WORK TO BE COMPLETED –
Please find the lines in the entries below that contain the word "badges", and copy each one.
━━━━━ PROVIDED RECORDS
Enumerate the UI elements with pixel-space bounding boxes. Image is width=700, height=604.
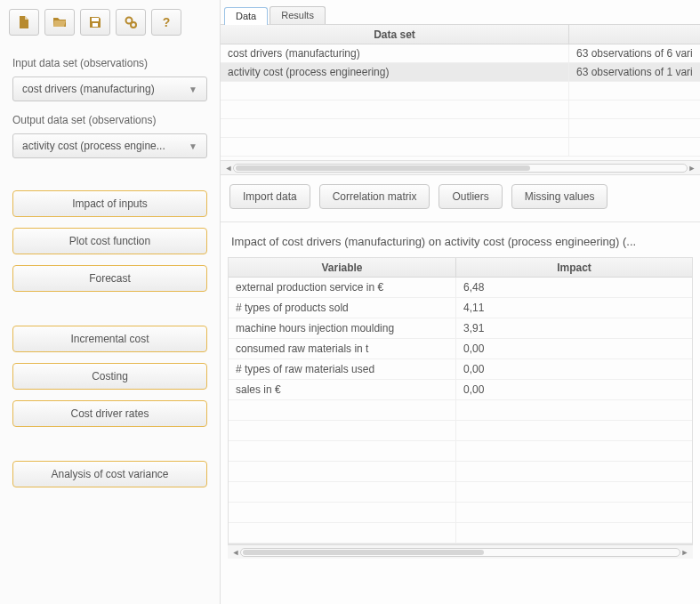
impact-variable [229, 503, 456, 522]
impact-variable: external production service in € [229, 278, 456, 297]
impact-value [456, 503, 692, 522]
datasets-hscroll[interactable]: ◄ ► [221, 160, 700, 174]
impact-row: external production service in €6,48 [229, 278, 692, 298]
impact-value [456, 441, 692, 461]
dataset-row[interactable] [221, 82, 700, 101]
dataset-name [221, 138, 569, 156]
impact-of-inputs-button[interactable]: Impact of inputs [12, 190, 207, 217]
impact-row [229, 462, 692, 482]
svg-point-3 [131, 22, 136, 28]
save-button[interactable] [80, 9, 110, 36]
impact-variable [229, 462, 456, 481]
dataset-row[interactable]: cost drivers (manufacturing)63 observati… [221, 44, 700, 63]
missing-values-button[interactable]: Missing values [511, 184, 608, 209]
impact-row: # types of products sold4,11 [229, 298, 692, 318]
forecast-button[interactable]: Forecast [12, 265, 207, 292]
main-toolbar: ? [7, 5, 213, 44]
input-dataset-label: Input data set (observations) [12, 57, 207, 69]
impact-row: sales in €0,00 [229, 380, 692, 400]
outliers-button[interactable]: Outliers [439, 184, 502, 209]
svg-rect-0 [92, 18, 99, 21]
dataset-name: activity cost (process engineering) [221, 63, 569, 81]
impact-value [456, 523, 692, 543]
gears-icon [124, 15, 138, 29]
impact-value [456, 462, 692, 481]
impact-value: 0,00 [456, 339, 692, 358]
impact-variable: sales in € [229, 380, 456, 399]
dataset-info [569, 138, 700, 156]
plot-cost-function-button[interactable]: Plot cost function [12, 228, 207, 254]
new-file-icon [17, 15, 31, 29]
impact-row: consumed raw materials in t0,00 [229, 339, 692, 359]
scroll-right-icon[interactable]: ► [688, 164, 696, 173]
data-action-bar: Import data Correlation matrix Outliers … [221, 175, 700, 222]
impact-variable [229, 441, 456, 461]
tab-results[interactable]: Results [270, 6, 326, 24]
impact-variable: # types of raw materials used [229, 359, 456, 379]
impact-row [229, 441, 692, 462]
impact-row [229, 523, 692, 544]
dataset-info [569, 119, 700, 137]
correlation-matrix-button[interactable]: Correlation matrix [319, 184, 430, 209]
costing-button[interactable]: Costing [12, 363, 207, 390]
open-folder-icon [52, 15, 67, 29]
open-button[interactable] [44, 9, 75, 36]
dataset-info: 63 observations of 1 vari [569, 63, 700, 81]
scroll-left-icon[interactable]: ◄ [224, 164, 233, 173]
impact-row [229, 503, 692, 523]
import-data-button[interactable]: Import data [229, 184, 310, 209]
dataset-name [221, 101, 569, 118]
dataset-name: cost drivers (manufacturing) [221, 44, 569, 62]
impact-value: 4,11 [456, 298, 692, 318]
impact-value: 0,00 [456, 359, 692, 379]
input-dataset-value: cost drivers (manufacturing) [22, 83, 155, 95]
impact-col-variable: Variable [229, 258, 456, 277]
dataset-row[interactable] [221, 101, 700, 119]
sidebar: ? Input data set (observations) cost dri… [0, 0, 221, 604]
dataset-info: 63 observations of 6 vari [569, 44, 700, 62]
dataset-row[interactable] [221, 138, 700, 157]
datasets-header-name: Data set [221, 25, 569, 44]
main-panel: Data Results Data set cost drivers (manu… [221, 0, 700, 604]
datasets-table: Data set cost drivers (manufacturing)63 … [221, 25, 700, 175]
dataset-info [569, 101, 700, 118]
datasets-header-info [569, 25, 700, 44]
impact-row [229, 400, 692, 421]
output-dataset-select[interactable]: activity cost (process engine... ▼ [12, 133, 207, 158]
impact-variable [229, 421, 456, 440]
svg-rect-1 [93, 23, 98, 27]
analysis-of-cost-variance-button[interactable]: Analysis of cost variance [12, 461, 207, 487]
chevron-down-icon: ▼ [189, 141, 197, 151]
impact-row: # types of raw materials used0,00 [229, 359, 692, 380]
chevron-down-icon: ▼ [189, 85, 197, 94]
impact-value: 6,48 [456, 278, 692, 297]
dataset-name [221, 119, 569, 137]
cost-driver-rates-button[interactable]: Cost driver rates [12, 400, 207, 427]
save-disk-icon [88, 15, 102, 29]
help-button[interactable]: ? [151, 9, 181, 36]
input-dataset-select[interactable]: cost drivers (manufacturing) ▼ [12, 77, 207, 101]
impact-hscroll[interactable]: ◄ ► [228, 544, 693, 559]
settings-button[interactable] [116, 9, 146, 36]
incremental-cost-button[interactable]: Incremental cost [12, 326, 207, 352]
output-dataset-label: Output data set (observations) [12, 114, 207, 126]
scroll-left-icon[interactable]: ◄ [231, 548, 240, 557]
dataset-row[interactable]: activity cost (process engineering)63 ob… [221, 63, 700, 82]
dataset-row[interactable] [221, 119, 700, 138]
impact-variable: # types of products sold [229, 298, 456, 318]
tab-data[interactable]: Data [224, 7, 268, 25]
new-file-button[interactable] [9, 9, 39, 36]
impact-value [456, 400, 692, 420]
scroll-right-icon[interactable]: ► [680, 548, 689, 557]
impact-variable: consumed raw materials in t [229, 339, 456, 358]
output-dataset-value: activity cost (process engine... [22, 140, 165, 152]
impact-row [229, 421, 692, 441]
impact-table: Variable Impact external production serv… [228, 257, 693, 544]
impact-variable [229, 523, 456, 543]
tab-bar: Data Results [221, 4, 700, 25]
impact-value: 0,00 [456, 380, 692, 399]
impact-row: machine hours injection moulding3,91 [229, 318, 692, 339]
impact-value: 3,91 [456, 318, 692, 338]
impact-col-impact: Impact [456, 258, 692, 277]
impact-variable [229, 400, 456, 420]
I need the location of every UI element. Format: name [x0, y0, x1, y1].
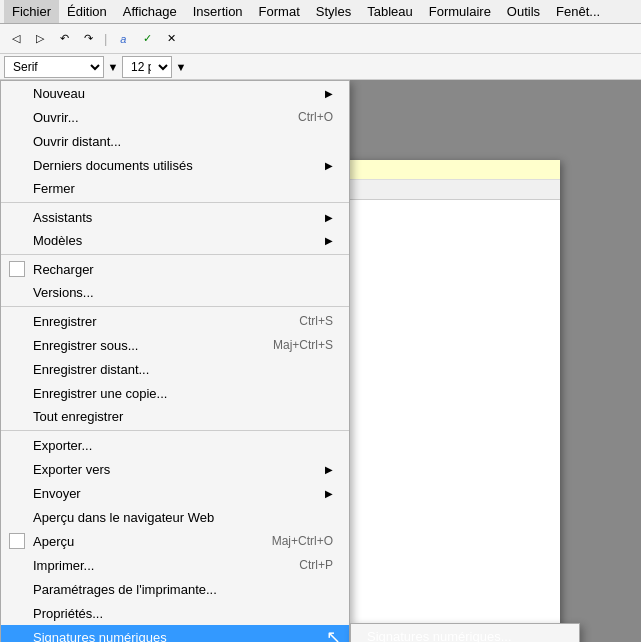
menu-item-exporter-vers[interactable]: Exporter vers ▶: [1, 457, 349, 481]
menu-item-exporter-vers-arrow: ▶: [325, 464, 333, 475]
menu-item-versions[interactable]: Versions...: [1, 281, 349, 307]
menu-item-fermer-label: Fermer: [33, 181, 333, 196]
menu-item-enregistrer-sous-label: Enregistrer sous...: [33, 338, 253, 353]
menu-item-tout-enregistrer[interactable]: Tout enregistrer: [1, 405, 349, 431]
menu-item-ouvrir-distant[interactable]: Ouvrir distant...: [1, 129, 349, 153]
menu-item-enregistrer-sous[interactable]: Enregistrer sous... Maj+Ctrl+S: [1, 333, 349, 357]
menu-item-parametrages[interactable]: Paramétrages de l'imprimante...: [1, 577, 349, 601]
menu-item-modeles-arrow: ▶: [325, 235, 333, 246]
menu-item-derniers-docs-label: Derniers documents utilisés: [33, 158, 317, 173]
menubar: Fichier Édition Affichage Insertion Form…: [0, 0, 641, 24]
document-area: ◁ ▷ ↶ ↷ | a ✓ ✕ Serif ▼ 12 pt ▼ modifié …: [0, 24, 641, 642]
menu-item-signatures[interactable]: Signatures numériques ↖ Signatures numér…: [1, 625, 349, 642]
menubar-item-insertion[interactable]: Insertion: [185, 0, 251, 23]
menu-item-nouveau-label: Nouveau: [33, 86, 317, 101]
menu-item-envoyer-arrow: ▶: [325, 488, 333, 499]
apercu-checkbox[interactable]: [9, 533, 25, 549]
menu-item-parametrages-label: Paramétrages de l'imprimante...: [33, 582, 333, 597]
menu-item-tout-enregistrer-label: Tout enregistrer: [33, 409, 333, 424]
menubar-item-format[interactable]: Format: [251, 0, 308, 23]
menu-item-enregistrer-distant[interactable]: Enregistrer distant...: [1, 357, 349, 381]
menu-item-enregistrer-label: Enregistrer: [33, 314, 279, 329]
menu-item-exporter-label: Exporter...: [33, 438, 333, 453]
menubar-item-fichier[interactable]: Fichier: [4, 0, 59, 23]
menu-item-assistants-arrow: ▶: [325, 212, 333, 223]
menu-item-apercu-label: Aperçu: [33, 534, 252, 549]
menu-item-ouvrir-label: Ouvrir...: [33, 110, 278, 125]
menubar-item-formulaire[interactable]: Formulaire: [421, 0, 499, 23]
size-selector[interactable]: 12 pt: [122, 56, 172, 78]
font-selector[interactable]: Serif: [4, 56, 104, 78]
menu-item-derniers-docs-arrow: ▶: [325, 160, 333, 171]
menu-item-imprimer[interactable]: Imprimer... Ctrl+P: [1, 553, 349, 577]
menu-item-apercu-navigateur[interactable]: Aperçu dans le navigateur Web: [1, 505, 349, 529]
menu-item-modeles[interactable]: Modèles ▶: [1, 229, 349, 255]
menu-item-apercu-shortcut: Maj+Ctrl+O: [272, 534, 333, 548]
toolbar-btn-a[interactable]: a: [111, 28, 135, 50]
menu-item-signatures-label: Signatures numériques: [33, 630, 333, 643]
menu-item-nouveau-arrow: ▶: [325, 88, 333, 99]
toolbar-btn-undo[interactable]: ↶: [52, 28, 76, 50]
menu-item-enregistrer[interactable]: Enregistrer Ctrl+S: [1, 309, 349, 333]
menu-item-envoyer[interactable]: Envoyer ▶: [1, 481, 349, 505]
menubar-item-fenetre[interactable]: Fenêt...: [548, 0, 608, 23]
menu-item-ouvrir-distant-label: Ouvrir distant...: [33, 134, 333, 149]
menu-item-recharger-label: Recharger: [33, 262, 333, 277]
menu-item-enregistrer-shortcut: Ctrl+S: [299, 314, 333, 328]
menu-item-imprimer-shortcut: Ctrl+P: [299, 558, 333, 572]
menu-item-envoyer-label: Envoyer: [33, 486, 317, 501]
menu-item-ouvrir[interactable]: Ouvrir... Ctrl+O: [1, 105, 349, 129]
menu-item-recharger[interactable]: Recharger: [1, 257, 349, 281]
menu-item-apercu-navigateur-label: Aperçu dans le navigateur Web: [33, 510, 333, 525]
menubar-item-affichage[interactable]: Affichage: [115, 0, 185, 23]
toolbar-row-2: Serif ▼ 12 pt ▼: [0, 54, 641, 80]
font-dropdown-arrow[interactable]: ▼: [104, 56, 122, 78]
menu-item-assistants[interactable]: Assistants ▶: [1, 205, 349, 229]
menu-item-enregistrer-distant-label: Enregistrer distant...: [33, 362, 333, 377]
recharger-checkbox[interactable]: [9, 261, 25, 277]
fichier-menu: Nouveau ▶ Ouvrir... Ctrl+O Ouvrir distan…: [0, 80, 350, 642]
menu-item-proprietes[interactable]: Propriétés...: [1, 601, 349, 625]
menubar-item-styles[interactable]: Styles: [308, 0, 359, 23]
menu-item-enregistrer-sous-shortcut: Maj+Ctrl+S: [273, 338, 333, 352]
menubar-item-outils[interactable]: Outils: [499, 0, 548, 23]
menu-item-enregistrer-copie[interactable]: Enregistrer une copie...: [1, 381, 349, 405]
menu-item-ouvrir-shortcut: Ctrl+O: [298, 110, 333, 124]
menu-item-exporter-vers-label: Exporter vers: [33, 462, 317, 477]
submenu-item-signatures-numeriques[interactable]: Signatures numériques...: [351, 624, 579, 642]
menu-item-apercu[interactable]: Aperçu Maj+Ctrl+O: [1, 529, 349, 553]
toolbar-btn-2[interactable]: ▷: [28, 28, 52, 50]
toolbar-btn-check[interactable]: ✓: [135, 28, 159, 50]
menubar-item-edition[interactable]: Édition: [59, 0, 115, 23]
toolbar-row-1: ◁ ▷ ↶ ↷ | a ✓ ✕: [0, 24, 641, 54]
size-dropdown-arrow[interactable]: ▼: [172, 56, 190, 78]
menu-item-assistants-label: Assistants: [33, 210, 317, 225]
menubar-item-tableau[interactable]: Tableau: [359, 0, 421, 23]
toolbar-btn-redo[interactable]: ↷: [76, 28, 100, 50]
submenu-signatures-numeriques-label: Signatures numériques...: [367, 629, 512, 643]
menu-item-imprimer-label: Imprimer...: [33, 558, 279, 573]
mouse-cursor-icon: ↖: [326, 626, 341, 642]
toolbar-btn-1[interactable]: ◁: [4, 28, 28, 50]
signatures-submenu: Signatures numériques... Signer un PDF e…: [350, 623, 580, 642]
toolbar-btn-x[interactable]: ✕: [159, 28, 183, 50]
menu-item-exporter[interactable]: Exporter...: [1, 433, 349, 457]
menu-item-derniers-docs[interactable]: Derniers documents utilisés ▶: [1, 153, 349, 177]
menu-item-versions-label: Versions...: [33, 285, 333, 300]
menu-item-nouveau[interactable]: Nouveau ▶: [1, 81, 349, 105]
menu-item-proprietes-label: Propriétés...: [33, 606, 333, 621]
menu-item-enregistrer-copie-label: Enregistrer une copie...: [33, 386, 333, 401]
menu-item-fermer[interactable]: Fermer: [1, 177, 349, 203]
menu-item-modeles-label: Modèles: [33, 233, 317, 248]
━━━━━━━━━━
━━━━━ PROVIDED RECORDS
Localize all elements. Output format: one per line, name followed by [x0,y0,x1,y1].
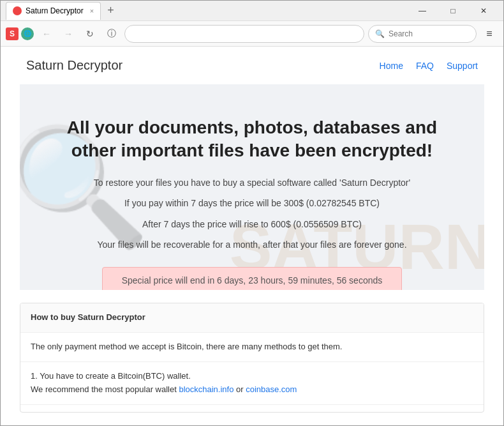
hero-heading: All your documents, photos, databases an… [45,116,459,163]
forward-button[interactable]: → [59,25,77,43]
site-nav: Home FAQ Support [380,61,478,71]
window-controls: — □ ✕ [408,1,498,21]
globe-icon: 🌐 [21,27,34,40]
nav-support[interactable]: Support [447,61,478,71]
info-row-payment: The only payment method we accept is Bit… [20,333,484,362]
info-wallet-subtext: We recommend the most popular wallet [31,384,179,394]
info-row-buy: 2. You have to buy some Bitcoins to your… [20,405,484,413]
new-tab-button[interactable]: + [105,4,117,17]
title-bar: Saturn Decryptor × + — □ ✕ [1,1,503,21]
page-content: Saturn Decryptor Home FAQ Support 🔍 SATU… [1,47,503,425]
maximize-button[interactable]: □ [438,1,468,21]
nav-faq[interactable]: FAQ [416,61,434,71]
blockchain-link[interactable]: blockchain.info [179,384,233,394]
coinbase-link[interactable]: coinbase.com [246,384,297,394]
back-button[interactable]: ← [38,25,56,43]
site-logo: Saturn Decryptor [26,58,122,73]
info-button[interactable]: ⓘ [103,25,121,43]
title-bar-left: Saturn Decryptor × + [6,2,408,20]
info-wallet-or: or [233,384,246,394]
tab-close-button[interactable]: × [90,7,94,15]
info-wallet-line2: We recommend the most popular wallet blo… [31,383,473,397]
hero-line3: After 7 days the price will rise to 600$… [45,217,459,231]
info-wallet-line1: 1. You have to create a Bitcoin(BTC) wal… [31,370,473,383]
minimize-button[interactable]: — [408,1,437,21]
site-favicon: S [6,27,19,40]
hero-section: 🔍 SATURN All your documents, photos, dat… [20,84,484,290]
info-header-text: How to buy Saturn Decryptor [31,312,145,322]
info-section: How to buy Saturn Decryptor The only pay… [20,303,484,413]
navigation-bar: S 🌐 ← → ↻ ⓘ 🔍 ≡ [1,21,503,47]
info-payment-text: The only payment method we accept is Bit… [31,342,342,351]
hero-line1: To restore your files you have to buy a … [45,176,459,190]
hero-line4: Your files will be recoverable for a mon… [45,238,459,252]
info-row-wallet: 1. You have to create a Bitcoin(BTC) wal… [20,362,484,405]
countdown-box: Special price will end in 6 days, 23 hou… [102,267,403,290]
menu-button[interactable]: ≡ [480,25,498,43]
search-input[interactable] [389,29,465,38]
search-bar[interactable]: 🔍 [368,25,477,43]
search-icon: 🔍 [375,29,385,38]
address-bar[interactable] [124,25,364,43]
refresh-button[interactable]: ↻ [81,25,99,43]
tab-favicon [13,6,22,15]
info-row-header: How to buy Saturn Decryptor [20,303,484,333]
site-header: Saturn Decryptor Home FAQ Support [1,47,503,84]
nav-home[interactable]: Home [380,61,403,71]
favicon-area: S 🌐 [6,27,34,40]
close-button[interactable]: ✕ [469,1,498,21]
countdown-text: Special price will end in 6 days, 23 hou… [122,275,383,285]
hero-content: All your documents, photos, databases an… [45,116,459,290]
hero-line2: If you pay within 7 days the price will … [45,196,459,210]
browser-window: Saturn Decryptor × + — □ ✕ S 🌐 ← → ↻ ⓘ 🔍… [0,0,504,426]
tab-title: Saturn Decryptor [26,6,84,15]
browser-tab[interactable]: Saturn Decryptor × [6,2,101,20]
━━━━━━━━━━
━━━━━ PROVIDED RECORDS
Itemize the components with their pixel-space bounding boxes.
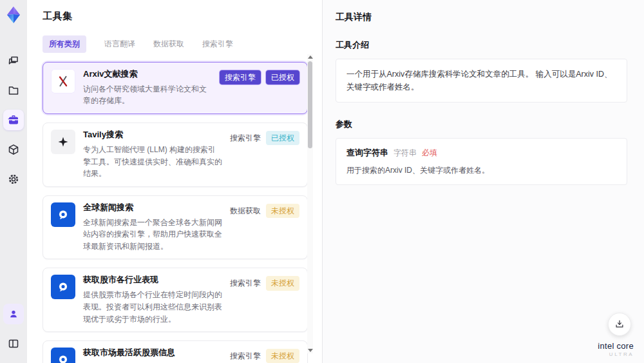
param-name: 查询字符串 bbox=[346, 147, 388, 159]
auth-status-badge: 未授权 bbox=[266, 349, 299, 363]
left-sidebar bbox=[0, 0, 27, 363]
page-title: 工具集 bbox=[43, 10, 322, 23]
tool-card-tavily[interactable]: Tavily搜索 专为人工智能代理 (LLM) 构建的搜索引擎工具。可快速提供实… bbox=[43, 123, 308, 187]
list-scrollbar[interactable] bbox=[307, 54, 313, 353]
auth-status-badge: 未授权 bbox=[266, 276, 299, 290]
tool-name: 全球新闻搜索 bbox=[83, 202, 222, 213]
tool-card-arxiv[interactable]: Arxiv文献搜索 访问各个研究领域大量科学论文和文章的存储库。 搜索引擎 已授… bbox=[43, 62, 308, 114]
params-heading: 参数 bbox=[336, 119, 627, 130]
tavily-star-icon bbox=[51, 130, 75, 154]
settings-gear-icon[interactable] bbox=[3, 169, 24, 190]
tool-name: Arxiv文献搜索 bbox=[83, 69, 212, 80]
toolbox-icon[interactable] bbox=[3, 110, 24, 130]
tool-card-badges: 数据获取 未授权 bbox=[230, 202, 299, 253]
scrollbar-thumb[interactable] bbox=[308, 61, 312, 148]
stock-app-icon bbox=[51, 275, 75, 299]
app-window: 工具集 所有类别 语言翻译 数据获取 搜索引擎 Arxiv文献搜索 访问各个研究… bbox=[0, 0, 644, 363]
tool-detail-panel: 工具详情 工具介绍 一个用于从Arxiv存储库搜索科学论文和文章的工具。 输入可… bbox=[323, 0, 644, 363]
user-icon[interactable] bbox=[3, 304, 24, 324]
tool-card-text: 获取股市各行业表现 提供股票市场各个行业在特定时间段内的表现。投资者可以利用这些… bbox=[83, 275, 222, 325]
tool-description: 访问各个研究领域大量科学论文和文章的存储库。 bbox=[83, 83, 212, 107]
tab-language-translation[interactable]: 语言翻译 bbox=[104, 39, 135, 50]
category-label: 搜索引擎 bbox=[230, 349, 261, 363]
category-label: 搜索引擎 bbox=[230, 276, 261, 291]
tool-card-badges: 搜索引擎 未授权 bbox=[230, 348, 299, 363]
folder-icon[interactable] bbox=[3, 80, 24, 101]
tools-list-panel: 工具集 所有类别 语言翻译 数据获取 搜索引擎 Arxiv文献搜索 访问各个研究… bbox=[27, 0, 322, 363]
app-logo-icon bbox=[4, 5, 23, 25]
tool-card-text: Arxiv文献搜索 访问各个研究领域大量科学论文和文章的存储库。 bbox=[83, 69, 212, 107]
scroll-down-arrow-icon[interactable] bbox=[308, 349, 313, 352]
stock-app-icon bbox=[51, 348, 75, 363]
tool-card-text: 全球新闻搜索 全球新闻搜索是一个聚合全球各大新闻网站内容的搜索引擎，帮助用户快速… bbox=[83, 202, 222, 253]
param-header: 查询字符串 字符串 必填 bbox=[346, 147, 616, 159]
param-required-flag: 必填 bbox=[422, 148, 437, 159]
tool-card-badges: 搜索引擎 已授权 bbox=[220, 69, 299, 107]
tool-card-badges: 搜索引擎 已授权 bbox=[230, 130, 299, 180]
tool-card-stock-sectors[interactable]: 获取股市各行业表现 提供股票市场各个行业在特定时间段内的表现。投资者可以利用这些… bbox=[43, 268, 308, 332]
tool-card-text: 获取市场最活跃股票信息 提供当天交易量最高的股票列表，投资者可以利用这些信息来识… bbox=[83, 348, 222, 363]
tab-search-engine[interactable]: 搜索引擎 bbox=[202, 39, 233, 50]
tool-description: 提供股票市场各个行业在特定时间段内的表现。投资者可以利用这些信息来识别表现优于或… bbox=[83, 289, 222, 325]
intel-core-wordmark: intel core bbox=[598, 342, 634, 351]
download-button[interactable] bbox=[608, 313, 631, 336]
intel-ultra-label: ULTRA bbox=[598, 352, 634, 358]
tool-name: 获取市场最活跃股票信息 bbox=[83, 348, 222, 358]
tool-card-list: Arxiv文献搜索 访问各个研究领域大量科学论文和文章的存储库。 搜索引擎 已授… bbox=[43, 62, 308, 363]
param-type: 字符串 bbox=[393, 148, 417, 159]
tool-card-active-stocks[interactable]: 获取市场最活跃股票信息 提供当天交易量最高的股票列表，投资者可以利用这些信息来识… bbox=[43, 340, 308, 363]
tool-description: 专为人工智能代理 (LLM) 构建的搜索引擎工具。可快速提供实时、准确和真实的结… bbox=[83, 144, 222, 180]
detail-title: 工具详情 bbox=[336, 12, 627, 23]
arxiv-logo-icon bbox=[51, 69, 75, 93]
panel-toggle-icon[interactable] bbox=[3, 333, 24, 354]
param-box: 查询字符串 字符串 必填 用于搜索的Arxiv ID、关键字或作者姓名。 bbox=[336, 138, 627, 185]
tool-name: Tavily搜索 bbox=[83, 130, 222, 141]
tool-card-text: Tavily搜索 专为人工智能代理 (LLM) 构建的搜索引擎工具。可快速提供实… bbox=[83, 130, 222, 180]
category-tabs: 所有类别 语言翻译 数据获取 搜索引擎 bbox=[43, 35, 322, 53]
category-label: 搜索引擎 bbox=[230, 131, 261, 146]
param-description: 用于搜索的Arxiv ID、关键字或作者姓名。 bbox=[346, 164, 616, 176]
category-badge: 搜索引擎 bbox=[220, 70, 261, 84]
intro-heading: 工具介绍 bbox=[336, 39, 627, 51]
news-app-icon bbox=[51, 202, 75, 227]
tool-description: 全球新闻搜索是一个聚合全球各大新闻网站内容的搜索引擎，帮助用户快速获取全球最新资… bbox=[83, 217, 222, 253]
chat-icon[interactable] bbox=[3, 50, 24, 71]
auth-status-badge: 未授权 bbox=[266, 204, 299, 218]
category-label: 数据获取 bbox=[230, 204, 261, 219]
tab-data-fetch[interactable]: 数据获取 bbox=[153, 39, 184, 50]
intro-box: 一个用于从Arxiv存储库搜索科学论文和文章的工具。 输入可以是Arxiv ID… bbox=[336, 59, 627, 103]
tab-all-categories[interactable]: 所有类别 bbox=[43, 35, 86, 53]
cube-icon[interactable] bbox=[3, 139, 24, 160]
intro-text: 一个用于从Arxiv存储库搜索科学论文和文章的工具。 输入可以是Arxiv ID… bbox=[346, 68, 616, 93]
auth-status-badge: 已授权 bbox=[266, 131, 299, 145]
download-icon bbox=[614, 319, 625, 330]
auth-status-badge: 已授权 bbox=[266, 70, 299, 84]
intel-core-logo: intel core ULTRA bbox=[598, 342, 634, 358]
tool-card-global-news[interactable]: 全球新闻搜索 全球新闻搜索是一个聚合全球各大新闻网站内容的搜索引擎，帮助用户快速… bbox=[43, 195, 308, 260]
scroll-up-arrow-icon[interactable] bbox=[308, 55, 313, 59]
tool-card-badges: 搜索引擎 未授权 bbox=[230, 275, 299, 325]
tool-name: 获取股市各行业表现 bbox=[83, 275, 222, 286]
━━━━━━━━━━
RESPONSE TO THIS TASK –
tool-card-badges: 数据获取 未授权 bbox=[230, 202, 299, 253]
tool-card-badges: 搜索引擎 未授权 bbox=[230, 348, 299, 363]
tool-card-badges: 搜索引擎 已授权 bbox=[220, 69, 299, 107]
tool-card-badges: 搜索引擎 已授权 bbox=[230, 130, 299, 180]
tool-card-badges: 搜索引擎 未授权 bbox=[230, 275, 299, 325]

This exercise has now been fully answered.